##### Data supplied #####
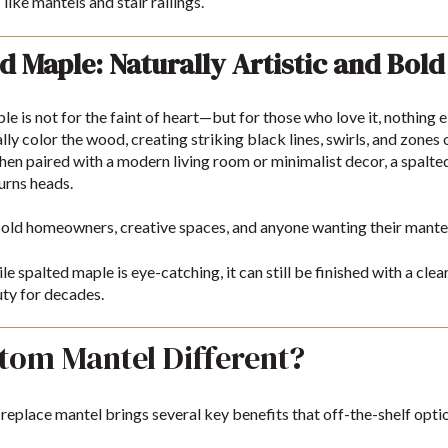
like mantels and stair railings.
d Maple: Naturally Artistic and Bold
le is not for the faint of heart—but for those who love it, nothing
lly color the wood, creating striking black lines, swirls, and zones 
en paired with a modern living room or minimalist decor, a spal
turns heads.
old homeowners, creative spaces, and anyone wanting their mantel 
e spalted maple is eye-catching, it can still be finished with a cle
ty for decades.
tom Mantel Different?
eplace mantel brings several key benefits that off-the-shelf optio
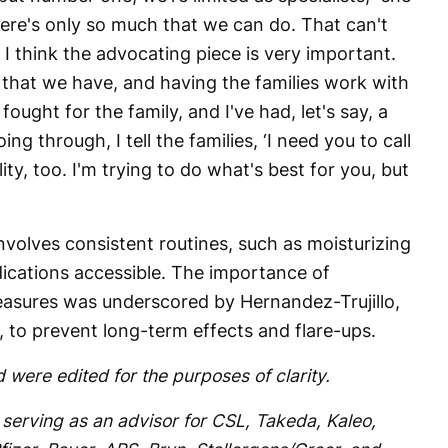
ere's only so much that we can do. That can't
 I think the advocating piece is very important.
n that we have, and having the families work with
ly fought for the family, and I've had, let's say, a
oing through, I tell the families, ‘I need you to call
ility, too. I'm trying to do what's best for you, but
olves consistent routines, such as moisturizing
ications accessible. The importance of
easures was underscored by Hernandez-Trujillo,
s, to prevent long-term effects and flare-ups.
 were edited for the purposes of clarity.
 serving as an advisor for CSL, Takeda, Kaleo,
#####
Exercise directions: Count the lines of the records that contain the word "families". Give only the count.

Your response: 2